[Opening Available records section]

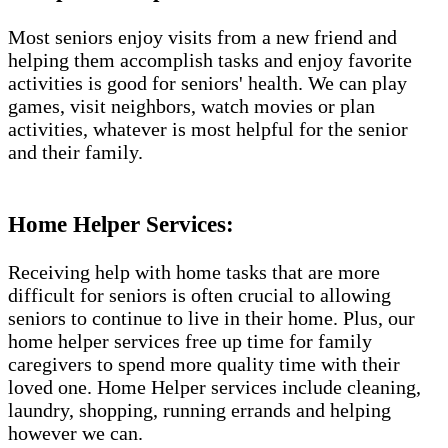
Most seniors enjoy visits from a new friend and
helping them accomplish tasks and enjoy favorite
activities is good for seniors' health. We can play
games, visit neighbors, watch movies or plan
activities, whatever is most helpful for the senior
and their family.
Home Helper Services:
Receiving help with home tasks that are more
difficult for seniors is often crucial to allowing
seniors to continue to live in their home. Plus, our
home helper services free up time for family
caregivers to spend more quality time with their
loved one. Home Helper services include cleaning,
laundry, shopping, running errands and helping
however we can.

[Closing Available records section]

### Problem statement
Everything in the preceding material must be transcribed exactly, except the images.

### Result of the exercise
Most seniors enjoy visits from a new friend and
helping them accomplish tasks and enjoy favorite
activities is good for seniors' health. We can play
games, visit neighbors, watch movies or plan
activities, whatever is most helpful for the senior
and their family.
Home Helper Services:
Receiving help with home tasks that are more
difficult for seniors is often crucial to allowing
seniors to continue to live in their home. Plus, our
home helper services free up time for family
caregivers to spend more quality time with their
loved one. Home Helper services include cleaning,
laundry, shopping, running errands and helping
however we can.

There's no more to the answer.